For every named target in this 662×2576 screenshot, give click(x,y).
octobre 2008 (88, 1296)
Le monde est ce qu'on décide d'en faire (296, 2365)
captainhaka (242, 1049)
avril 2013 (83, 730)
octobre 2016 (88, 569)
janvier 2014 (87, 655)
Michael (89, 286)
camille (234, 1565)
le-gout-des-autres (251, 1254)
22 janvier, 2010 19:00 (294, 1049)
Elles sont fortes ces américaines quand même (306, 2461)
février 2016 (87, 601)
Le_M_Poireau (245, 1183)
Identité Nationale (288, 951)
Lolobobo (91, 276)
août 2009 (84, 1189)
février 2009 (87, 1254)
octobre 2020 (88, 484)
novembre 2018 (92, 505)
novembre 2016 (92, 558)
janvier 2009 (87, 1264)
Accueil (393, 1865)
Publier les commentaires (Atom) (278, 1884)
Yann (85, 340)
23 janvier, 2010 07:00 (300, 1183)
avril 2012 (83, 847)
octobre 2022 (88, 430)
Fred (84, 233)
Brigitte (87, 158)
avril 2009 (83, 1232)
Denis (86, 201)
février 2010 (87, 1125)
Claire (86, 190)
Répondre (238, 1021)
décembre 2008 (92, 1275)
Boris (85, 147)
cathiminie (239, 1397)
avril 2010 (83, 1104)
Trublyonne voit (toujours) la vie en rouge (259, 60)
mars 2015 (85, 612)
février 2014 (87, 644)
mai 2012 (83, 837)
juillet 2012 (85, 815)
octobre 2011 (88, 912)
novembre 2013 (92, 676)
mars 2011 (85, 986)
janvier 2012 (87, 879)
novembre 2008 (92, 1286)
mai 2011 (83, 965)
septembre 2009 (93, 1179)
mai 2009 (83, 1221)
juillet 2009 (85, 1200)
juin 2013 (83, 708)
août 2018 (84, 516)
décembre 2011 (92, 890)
....................
_PROBLEM STATEMENT_:
Answer by repeating every line of the listing exactly.

_RESULT_:
For every named target in this 662×2576 screenshot, give click(x,y).
octobre 2008 (88, 1296)
Le monde est ce qu'on décide d'en faire (296, 2365)
captainhaka (242, 1049)
avril 2013 (83, 730)
octobre 2016 (88, 569)
janvier 2014 (87, 655)
Michael (89, 286)
camille (234, 1565)
le-gout-des-autres (251, 1254)
22 janvier, 2010 19:00 (294, 1049)
Elles sont fortes ces américaines quand même (306, 2461)
février 2016 (87, 601)
Le_M_Poireau (245, 1183)
Identité Nationale (288, 951)
Lolobobo (91, 276)
août 2009 (84, 1189)
février 2009 (87, 1254)
octobre 2020 (88, 484)
novembre 2018 (92, 505)
novembre 2016 (92, 558)
janvier 2009 (87, 1264)
Accueil (393, 1865)
Publier les commentaires (Atom) (278, 1884)
Yann (85, 340)
23 janvier, 2010 07:00 (300, 1183)
avril 2012 (83, 847)
octobre 2022 (88, 430)
Fred (84, 233)
Brigitte (87, 158)
avril 2009 (83, 1232)
Denis (86, 201)
février 2010 (87, 1125)
Claire (86, 190)
Répondre (238, 1021)
décembre 2008 (92, 1275)
Boris (85, 147)
cathiminie (239, 1397)
avril 2010 (83, 1104)
Trublyonne voit (toujours) la vie en rouge (259, 60)
mars 2015 (85, 612)
février 2014 (87, 644)
mai 2012 (83, 837)
juillet 2012 (85, 815)
octobre 2011 (88, 912)
novembre 2013 (92, 676)
mars 2011 (85, 986)
janvier 2012 (87, 879)
novembre 2008 (92, 1286)
mai 2011 (83, 965)
septembre 2009 (93, 1179)
mai 2009 (83, 1221)
juillet 2009 (85, 1200)
juin 2013 (83, 708)
août 2018 (84, 516)
décembre 2011 (92, 890)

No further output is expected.